D’autre part, demande Godbout, s’il faut désacraliser la croissance, « par quoi la remplacer ? ». Selon le sociologue, « la décroissance ne donne pas sens à la vie ; les humains ont besoin de mythes, même s’ils n’y croient pas ». Et d’introduire son sujet favori : le don. « Il faut établir un rapport de don avec la nature, se percevoir comme un receveur qui doit donner à son tour ». C’est là, écrit-il encore, « la face positive de l’idée de décroissance, essentielle pour y infuser une âme ».
Quant aux solutions concrètes à imaginer, Godbout cite Latouche, qui reproche au pape François « d’en rester dans un registre incantatoire ». Il lui retourne le compliment : « Ne pourrait-on pas adresser la même critique à l’auteur ? », demande-t-il. Le sociologue le répète : selon lui, « le seul chemin pour répondre » à la question “comment réenchanter le monde ” « passe par le don. Seul le don peut mettre un frein à cette tendance à tout transformer en marchandise ».
Dans sa réponse, Latouche rétorque que « la démarchandisation de ces trois marchandises fictives que sont la terre, le travail et la monnaie […] abolirait le Marché (donc la société de l’économie de marché) au profit d’une société non marchande avec des marchés ».
Pour aller plus loin
Plutôt « post-croissance » que « décroissance »

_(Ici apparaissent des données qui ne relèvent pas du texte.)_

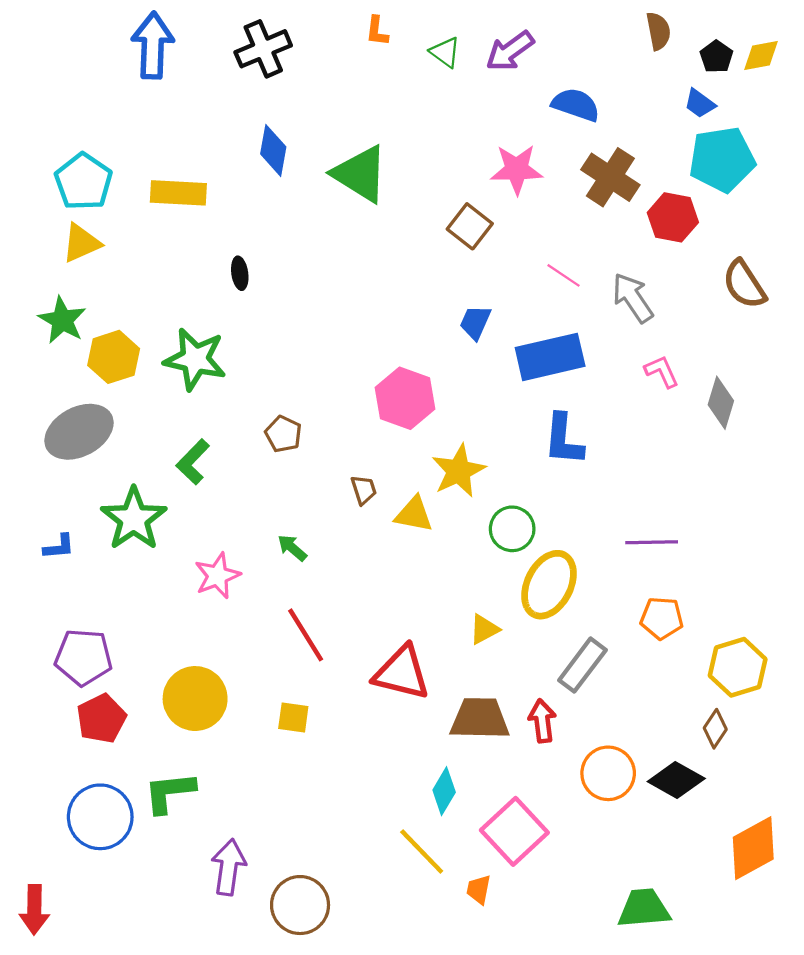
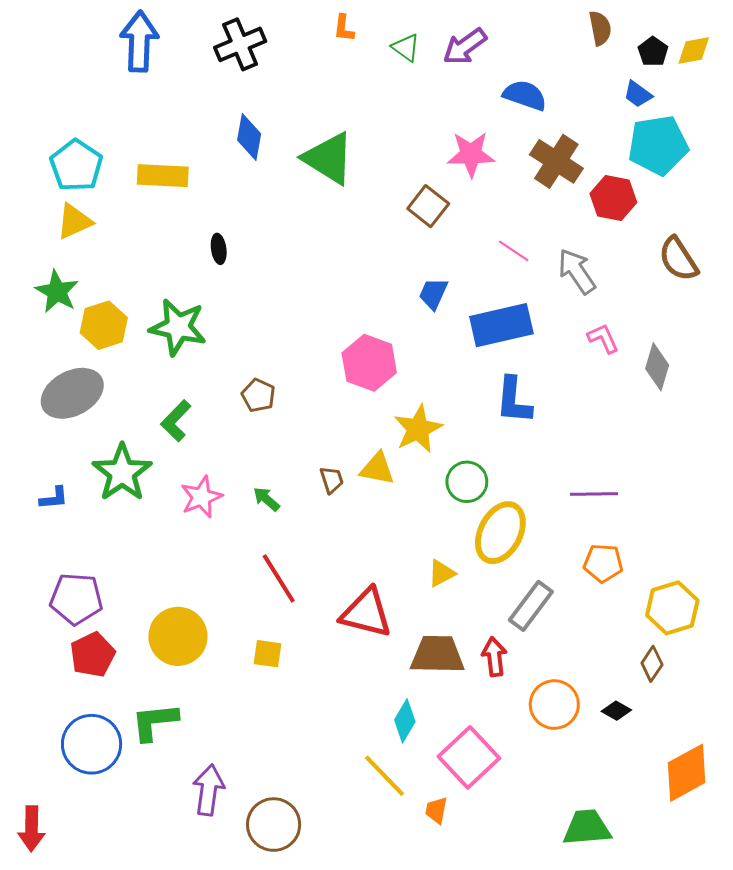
brown trapezoid: (364, 490) -> (332, 480), moved
pink star: (217, 576) -> (201, 497), moved
black diamond: (676, 780) -> (616, 711), size x0.6

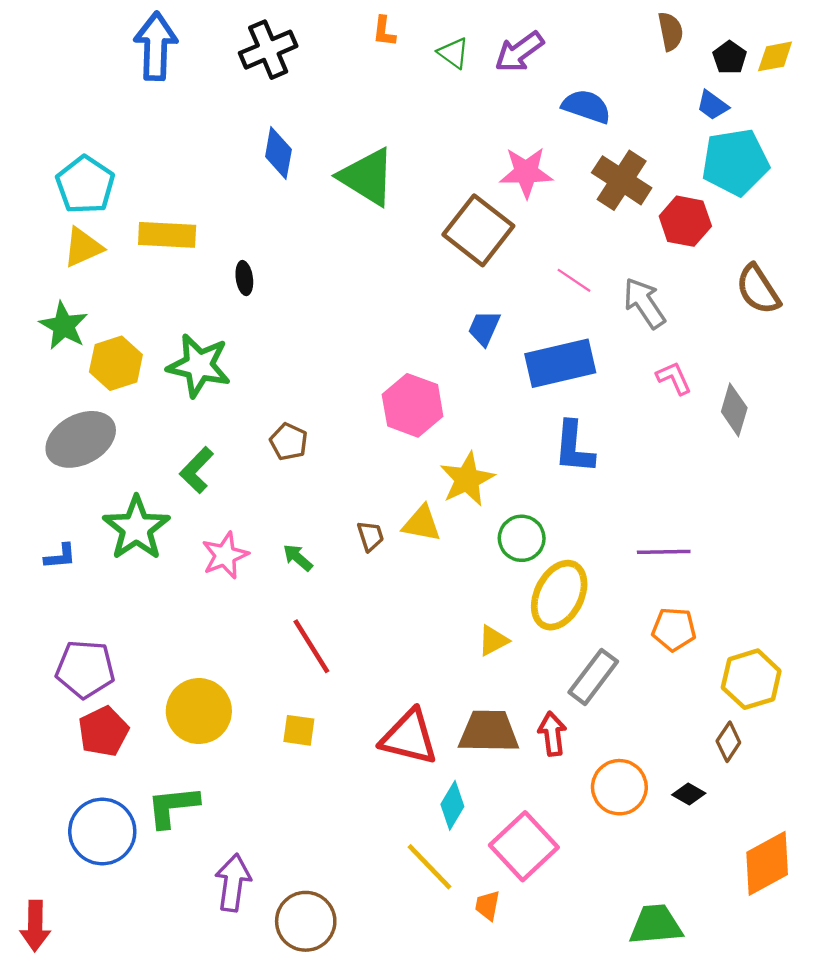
yellow rectangle: (163, 176) -> (167, 235), moved
brown square: (428, 206) -> (478, 230), size x1.5
red triangle: (366, 613) -> (409, 737), moved

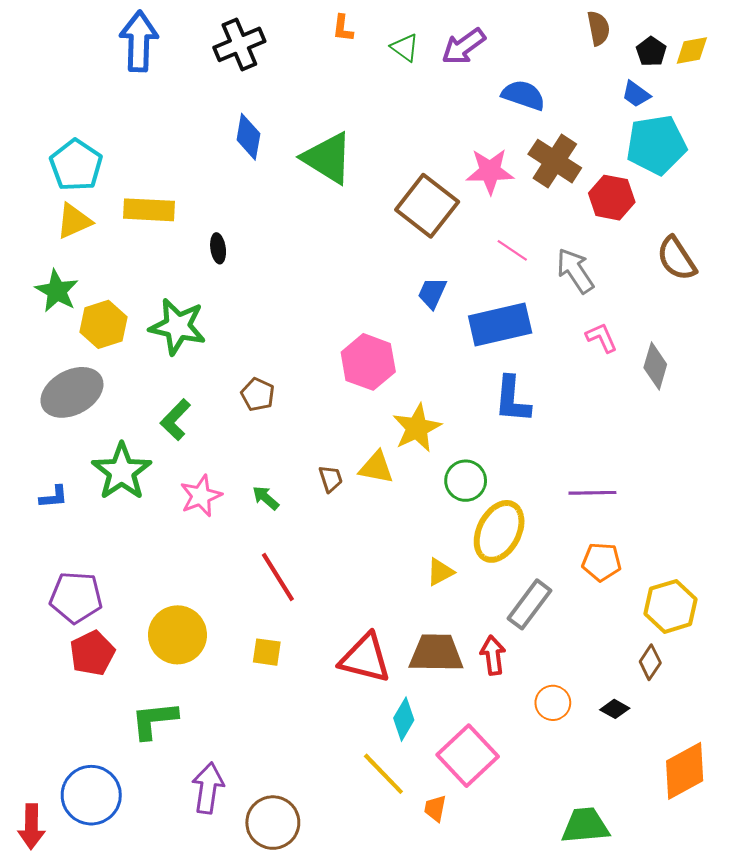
pink star: (526, 172) -> (490, 171), moved
orange circle: (619, 787) -> (553, 703), size x0.7
blue circle: (102, 831) -> (91, 795), moved

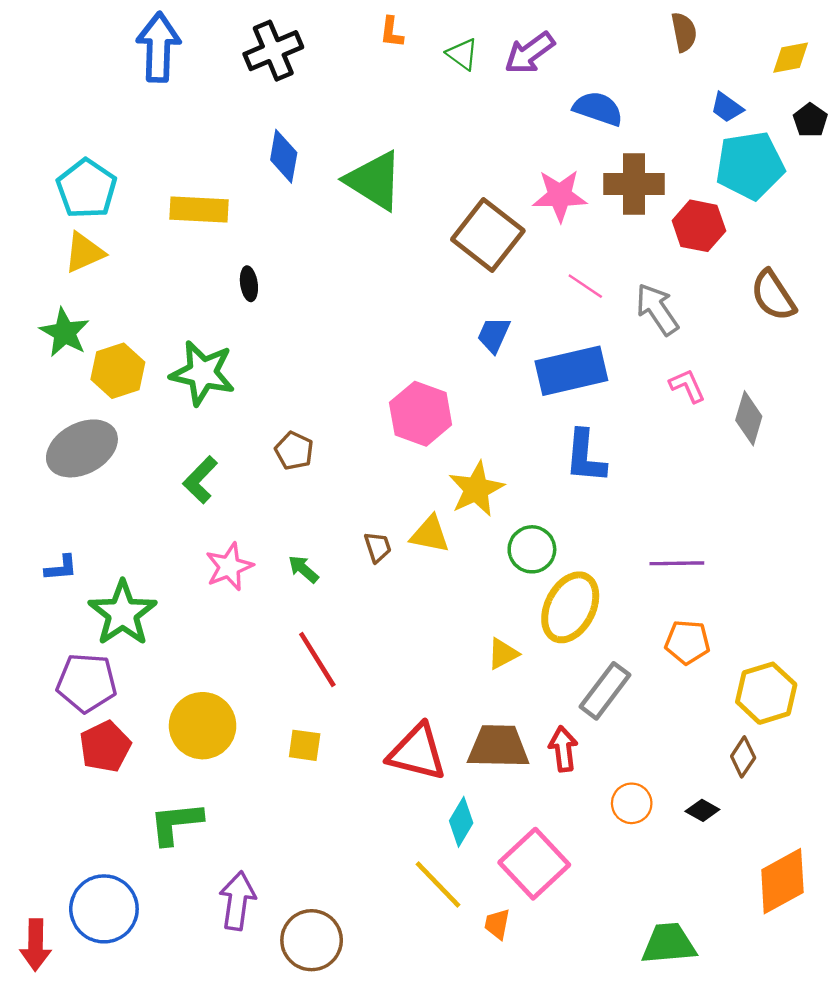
black pentagon: (651, 52) -> (810, 120), moved
brown cross: (555, 161) -> (634, 184), turned -33
yellow rectangle: (149, 210) -> (199, 210), moved
green star: (122, 472) -> (123, 613), moved

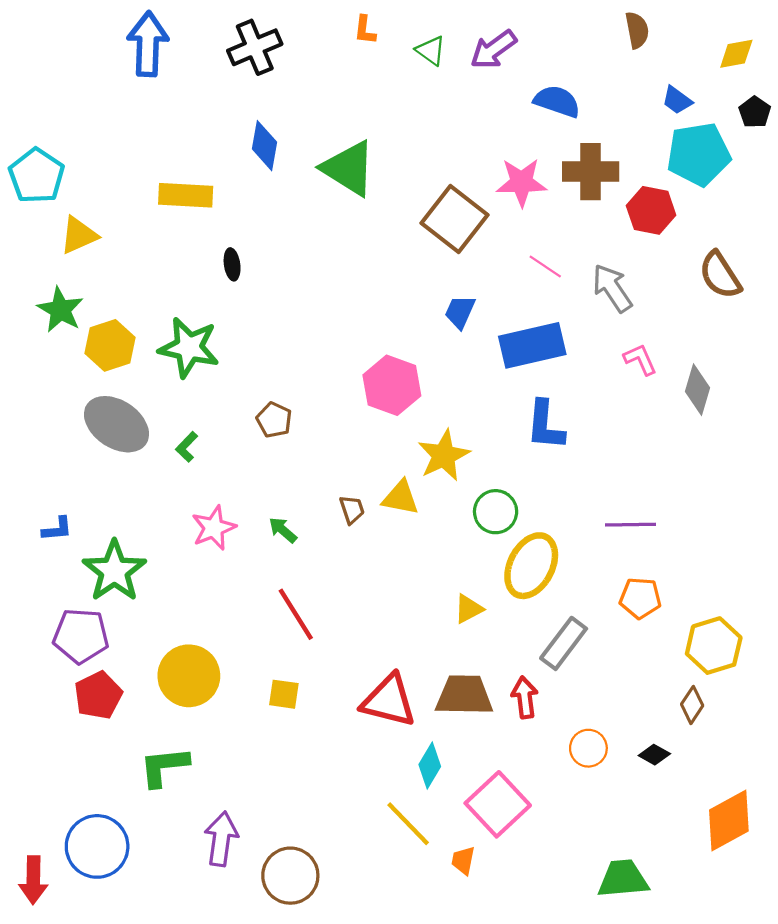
cyan pentagon: (87, 189) -> (37, 176), moved
gray ellipse: (82, 448) -> (116, 424), moved, turned 62
green L-shape: (200, 480) -> (187, 447), size x0.7

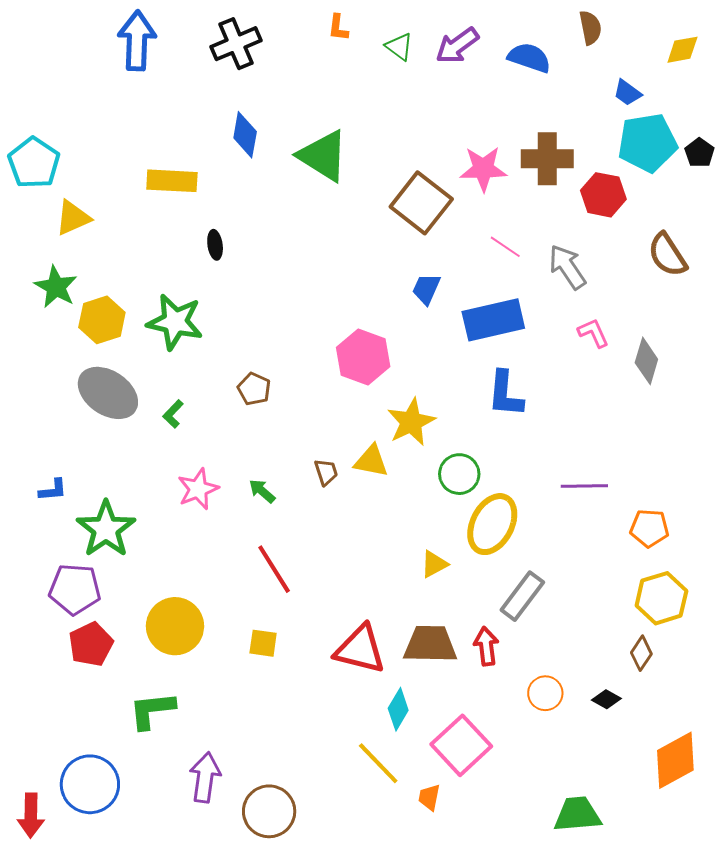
blue semicircle: (557, 101) -> (529, 58), moved
black pentagon: (755, 112) -> (699, 153), moved
orange pentagon: (640, 598) -> (649, 528), moved

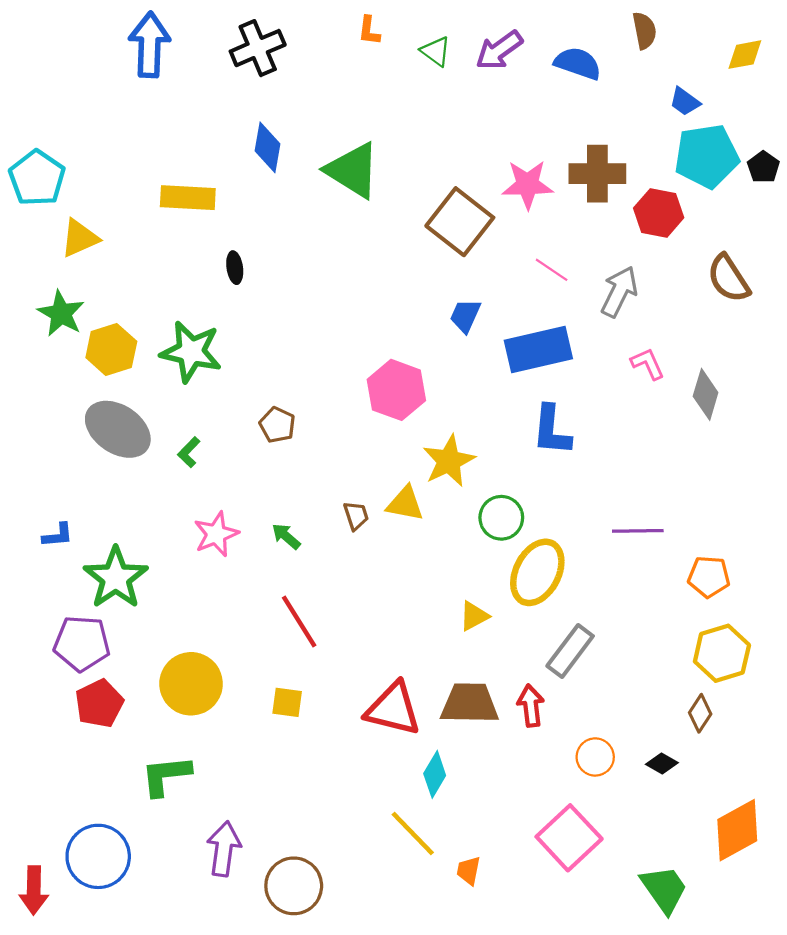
gray arrow: (567, 267) -> (619, 292), turned 60
pink square: (461, 745) -> (569, 838), moved
green trapezoid: (577, 814) -> (664, 889), moved, turned 60

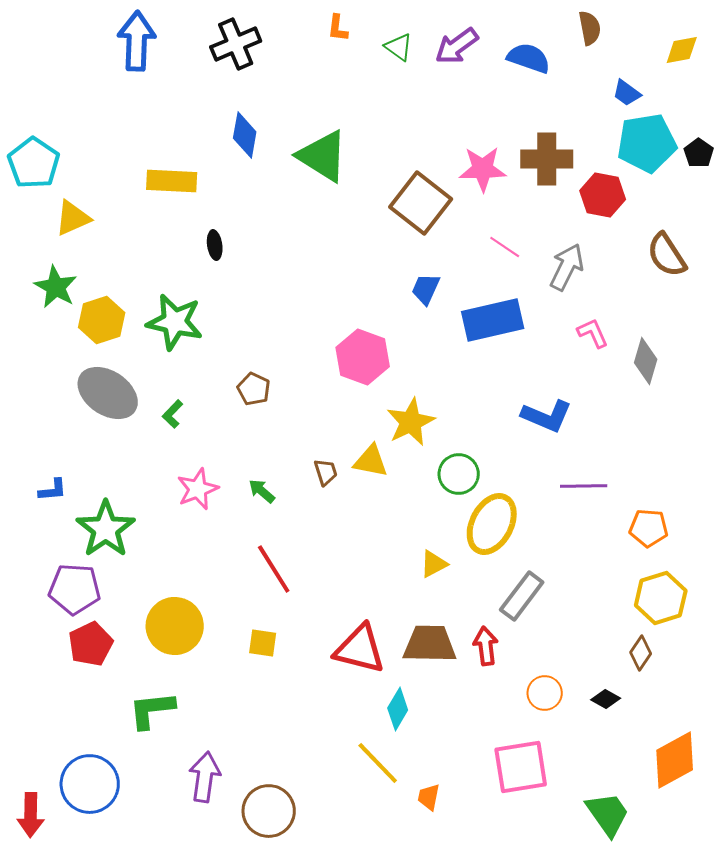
blue L-shape: (552, 430) -> (547, 416), moved, turned -72
pink square: (569, 838) -> (521, 767), turned 34

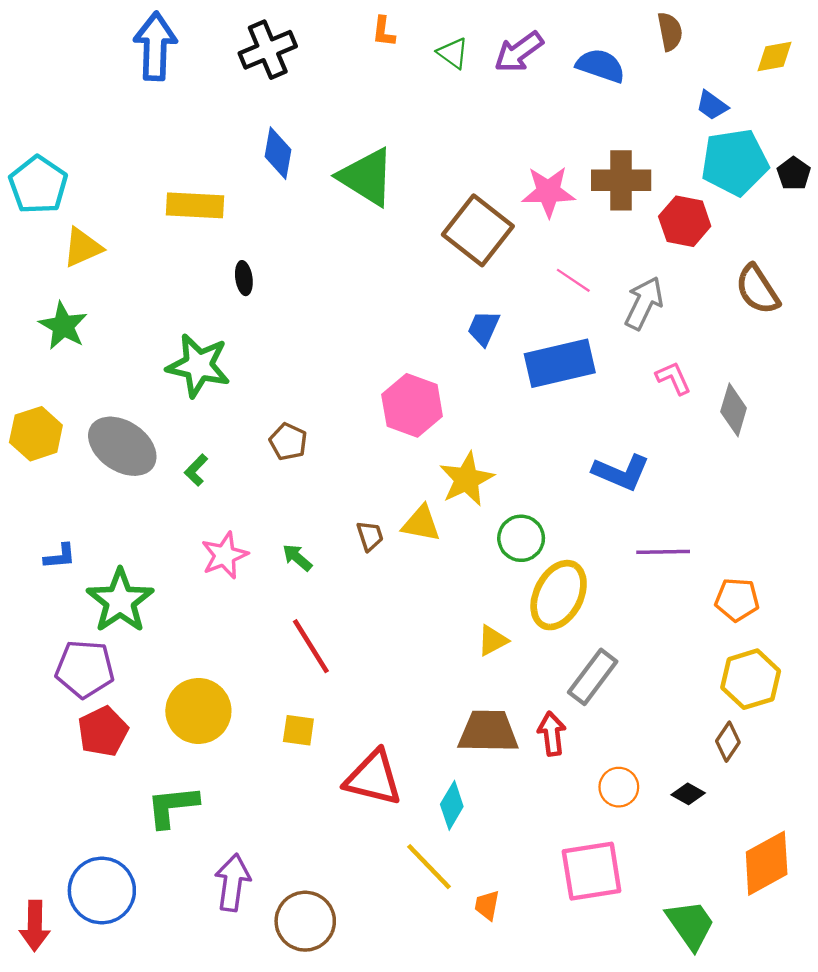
yellow hexagon: (102, 320) -> (36, 434), moved
red triangle: (360, 649) -> (373, 778), moved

S’il est clair que le mot d’ordre de la croissance a fait son temps, prôner la décroissance impliquerait une « rupture » peu compatible avec « la satisfaction des besoins de tous », suggère la sociologue Dominique Méda. Dans la revue Humanisme, elle s’accorde avec les décroissants sur le constat de base : continuer de se fixer la croissance comme un objectif réaliste est un mythe, tant celle-ci s’est manifestement traduite par d’incommensurables dégâts pour la planète. Mais son approche est différente, en ce qu’elle met davantage l’accent sur un mythe connexe, celui selon lequel le PIB serait une mesure crédible de la richesse produite par l’activité économique. Cet agrégat de facture récente, puisqu’il remonte à l’époque de la Seconde guerre mondiale, présente en effet tant de défauts, estime la sociologue, qu’il devrait être purement et simplement abandonné. Le PIB « donne de la réalité une image extrêmement réductrice et inexacte », écrit-elle. « Il laisse de côté et compte pour zéro de très nombreuses activités ou réalités essentielles pour la reproduction de la société, en particulier toutes celles qui ne se traduisent ni par des productions destinées à l’échange ni même par des productions : “travail domestique”, activités familiales, bénévoles, citoyennes, politiques, de loisir, de développement personnel… ». Par ailleurs le PIB « compte positivement, et en les enregistrant à leur valeur d’échange, toutes les productions, qu’elles soient utiles et inutiles ». Il ne rend pas non plus compte des « inégalités dans la participation à la fabrication de la production (on peut avoir le même PIB avec très peu de chômeurs ou avec 5 millions de chômeurs) », ni des « inégalités dans la consommation ». Plus fondamentalement, il « n’enregistre que des flux positifs » : contrairement à la comptabilité d’entreprise, il ne présente « nul bilan où pourraient s’inscrire, en face des augmentations, des dégradations, des soustractions, du négatif ».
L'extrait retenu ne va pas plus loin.